Pro or Average Joe? How LLMs Internally Judge Technical Competence
Coverage of lessw-blog
In a recent technical analysis on LessWrong, the author investigates how Large Language Models (LLMs) infer a user's programming skills and whether this internal judgment can be identified and controlled.
In a recent post, LessWrong user lessw-blog discusses a compelling area of mechanistic interpretability: the internal "user models" that Large Language Models (LLMs) construct during interaction. While it is generally observed that LLMs adapt their tone and complexity based on user input, the specific mechanisms driving this adaptation have remained somewhat opaque. The author explores whether models merely match patterns or if they maintain a distinct, retrievable representation of a user's technical proficiency-specifically within the context of Python programming.
The Context: Implicit User Modeling
As LLMs are increasingly integrated into development environments and educational tools, understanding how they perceive users is critical. If a model infers that a user is a novice based on a simple question, it might over-simplify its answer or withhold advanced, more efficient solutions. Conversely, accurately detecting expertise allows the model to cut through preamble and deliver high-level technical specifications. Understanding where and how this judgment occurs within the model's neural architecture is the first step toward building more reliable and steerable AI assistants.
The Analysis: Probing for Expertise
The post details an experiment designed to locate the model's internal "expertise switch." By utilizing linear probes-classifiers trained on the model's internal activation states-the author demonstrates that LLMs do indeed form a robust representation of user ability. The research highlights that these probes can detect the model's assessment of the user (Expert vs. Novice) with high accuracy, peaking around layer 16 of the tested architecture.

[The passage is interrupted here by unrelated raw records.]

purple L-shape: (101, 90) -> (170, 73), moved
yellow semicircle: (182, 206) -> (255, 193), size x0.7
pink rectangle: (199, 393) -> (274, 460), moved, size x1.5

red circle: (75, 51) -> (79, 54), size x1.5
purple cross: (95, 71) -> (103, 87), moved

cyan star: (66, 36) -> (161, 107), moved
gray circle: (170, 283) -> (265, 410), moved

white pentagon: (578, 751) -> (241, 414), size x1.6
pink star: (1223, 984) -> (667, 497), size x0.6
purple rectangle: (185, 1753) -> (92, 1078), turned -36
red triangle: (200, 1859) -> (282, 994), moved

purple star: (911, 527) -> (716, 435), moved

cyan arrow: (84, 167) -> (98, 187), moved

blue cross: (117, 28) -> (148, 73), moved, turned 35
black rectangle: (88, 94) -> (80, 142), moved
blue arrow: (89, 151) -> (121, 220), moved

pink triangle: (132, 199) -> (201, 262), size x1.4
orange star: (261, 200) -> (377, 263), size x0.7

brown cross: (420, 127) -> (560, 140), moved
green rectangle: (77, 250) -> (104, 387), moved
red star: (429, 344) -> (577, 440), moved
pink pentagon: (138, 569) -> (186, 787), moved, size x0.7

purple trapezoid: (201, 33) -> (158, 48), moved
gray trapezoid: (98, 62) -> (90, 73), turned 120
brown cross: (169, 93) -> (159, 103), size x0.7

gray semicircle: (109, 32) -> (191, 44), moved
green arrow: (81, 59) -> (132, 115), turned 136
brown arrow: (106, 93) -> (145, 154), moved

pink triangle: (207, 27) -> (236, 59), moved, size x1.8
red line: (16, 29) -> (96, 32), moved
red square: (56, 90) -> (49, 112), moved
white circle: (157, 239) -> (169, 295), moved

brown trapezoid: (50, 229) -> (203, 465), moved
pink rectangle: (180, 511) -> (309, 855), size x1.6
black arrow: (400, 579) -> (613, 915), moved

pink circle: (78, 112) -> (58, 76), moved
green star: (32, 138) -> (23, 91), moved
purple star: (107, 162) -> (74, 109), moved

Crucially, the analysis reveals that these internal probes are often more accurate at determining the model's stance than simply asking the model via a prompt. This suggests a disconnect between the model's internal state and its generated output, a known phenomenon in interpretability research. The author further explores the specific components involved, analyzing token unembedding weights and Sparse Autoencoder (SAE) decoder features to map how abstract concepts of skill are encoded mathematically.
Steering the Model
Perhaps the most significant finding is the potential for control. The post demonstrates that this internal representation is not just a passive observation but a steerable variable. By manipulating the activation vectors associated with expertise, it is possible to force the model to treat a user as an expert or a novice, regardless of the actual complexity of the user's input. This opens new avenues for "controllable AI," where users could explicitly set the persona of their assistant rather than relying on the model's implicit (and potentially flawed) inference.
For developers and researchers working on AI alignment and personalized systems, this deep dive offers concrete evidence that user modeling is a tangible, manipulatable feature of current transformer architectures.
Read the full post on LessWrong
Key Takeaways
- LLMs create accurate internal representations of a user's technical expertise (specifically in Python).
- Linear probes trained on internal layers (e.g., layer 16) are more effective at detecting this judgment than prompting the model directly.
- The model's perception of user skill directly influences its downstream behavior and response generation.
- It is possible to manipulate these internal states to 'steer' the model, forcing it to respond as if the user were an expert or a novice.